§ **What to work on**
Going through the entries below, count each line containing the word "item". Report the number only.

§ **Task inputs**
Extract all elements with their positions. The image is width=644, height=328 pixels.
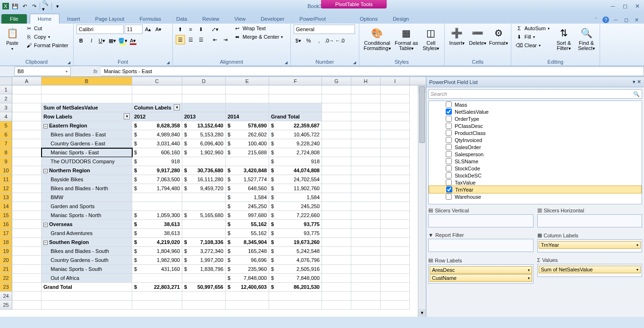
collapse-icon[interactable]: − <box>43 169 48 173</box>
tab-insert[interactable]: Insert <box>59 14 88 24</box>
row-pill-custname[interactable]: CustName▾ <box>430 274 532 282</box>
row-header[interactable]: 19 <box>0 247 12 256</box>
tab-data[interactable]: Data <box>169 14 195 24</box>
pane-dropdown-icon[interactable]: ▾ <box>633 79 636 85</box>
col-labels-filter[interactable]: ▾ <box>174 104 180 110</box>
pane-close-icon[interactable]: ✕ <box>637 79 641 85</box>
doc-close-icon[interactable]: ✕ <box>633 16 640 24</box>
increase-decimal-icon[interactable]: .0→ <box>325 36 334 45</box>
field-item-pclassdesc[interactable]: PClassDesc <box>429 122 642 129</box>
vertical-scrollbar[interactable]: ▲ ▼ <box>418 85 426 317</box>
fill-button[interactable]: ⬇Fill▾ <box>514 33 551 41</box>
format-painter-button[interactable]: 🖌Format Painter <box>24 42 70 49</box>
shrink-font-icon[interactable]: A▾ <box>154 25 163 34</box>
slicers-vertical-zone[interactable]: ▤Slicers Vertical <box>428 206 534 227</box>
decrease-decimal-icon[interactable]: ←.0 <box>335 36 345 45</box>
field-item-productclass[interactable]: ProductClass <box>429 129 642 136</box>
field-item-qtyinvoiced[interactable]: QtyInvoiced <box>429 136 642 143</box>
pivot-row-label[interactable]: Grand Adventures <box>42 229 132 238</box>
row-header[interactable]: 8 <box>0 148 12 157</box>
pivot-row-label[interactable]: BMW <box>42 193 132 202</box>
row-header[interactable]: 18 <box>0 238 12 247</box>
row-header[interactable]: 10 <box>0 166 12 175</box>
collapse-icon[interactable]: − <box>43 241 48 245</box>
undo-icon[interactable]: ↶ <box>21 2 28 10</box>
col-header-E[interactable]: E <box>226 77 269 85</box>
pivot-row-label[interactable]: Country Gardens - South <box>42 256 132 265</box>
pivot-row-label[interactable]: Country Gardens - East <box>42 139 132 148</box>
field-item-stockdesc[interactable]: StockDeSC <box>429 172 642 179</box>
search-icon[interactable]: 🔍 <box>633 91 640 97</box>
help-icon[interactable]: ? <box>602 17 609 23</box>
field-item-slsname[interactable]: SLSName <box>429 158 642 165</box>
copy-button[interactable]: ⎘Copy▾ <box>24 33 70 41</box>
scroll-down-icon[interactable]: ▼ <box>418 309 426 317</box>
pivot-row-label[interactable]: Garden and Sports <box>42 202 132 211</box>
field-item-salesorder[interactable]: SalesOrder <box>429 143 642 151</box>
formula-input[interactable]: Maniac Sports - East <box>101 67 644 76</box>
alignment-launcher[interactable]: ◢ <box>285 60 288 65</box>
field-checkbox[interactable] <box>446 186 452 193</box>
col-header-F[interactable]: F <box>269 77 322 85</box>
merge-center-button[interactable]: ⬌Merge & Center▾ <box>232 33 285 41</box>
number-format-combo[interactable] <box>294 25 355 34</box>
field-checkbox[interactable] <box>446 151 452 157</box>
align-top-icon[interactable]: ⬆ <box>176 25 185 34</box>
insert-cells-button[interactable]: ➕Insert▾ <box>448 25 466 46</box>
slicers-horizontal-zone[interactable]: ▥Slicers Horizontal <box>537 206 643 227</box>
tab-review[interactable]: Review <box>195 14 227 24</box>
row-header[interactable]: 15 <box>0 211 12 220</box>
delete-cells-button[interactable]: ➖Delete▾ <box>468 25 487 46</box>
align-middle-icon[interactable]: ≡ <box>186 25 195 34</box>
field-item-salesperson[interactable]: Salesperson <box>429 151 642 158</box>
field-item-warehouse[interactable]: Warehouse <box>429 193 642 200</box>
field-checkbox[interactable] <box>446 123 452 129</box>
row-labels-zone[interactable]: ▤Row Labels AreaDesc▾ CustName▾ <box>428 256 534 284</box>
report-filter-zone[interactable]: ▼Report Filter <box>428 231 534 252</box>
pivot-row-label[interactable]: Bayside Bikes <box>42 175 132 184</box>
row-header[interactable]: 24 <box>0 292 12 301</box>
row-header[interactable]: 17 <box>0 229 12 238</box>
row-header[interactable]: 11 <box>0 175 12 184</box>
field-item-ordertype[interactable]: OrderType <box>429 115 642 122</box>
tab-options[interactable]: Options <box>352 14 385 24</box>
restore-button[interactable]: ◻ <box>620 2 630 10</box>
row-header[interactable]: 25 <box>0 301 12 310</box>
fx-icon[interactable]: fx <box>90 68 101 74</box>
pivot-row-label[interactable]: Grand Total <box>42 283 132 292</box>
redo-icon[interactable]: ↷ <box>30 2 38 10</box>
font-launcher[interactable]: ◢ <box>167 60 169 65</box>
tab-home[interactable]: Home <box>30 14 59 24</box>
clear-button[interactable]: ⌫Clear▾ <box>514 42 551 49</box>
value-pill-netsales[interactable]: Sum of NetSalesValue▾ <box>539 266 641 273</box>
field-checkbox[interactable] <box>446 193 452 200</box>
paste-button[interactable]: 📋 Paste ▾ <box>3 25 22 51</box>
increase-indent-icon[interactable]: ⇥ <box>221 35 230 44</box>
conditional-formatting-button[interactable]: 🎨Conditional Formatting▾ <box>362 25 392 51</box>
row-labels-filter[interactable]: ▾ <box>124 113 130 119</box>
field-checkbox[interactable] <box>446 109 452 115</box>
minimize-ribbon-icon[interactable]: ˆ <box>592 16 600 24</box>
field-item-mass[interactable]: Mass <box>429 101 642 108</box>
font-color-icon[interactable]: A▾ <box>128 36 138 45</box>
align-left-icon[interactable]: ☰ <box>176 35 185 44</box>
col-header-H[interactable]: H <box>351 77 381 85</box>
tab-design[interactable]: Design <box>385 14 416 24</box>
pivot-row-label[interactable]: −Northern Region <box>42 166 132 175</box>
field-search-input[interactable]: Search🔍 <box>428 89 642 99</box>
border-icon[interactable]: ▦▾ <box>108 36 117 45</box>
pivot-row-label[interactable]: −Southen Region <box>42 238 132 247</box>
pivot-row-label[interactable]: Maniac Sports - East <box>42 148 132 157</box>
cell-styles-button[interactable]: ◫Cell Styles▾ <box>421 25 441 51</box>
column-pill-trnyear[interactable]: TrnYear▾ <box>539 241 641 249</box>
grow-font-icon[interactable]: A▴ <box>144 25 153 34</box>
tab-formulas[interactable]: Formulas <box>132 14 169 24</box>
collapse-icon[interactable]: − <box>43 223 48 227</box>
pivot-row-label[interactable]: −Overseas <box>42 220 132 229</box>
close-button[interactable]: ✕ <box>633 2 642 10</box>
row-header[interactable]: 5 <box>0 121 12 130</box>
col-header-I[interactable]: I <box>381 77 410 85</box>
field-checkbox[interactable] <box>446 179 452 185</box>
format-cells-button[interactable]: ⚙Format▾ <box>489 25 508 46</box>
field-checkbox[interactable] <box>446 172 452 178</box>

--

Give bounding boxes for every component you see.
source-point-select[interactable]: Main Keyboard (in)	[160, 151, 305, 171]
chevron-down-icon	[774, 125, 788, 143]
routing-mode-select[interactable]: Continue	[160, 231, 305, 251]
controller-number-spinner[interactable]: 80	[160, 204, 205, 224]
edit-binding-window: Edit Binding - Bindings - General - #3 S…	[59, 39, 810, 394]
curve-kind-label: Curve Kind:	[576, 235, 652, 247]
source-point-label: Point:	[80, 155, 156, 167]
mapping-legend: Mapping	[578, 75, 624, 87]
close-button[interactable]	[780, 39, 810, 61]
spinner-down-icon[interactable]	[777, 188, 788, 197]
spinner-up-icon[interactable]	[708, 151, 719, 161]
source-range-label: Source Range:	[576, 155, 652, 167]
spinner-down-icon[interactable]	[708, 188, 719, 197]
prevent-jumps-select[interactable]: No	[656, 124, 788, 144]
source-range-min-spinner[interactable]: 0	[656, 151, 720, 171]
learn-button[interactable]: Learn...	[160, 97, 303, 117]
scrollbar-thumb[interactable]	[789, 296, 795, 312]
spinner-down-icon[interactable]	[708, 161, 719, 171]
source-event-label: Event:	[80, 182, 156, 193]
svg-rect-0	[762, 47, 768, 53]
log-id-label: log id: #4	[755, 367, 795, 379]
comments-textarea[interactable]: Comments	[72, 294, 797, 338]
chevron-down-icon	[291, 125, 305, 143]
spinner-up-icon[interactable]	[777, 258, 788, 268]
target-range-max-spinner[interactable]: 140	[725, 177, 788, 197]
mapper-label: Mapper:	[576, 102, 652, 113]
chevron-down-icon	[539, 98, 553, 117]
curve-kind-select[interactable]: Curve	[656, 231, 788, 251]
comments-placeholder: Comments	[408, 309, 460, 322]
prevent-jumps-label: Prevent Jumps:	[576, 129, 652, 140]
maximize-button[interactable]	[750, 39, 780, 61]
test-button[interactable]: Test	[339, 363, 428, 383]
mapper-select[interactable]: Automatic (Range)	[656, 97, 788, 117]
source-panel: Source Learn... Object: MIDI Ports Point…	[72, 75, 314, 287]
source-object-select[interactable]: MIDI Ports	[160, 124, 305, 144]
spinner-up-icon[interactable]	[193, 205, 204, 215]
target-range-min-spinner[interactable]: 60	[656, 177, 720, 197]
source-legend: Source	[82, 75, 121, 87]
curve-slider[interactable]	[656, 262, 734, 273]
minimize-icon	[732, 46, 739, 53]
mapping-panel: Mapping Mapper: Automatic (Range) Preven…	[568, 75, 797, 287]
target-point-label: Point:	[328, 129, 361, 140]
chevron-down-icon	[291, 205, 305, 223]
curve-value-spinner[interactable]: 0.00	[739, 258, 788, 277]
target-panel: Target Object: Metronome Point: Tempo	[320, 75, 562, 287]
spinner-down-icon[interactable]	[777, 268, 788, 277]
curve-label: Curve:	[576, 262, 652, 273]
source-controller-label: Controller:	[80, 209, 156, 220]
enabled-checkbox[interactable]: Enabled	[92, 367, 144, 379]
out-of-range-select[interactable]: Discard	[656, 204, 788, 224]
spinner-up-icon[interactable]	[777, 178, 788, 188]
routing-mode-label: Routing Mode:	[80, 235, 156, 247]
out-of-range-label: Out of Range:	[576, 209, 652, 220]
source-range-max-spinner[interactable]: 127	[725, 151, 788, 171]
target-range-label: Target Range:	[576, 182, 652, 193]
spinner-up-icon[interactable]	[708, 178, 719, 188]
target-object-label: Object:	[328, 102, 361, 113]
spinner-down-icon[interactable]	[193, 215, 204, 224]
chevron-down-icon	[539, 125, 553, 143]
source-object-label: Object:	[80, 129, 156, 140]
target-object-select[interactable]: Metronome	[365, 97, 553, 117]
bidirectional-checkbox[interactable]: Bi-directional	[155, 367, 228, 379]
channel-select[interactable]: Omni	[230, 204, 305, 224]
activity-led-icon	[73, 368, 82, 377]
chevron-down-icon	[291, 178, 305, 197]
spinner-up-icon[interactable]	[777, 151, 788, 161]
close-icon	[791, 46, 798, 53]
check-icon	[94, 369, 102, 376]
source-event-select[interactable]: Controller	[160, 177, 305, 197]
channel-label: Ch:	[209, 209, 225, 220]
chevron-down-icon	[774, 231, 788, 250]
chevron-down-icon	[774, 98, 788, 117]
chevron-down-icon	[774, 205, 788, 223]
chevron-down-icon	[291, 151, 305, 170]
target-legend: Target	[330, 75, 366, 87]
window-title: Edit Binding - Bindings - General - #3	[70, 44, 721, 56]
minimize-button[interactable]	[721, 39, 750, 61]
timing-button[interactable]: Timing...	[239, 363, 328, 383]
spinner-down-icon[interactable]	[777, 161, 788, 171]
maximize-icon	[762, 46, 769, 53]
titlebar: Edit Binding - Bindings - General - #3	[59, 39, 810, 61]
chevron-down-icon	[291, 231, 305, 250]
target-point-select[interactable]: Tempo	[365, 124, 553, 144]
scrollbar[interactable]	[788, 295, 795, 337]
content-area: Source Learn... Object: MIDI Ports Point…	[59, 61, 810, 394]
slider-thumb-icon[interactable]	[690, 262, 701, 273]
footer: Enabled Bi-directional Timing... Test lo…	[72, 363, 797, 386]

§ **Solution**
10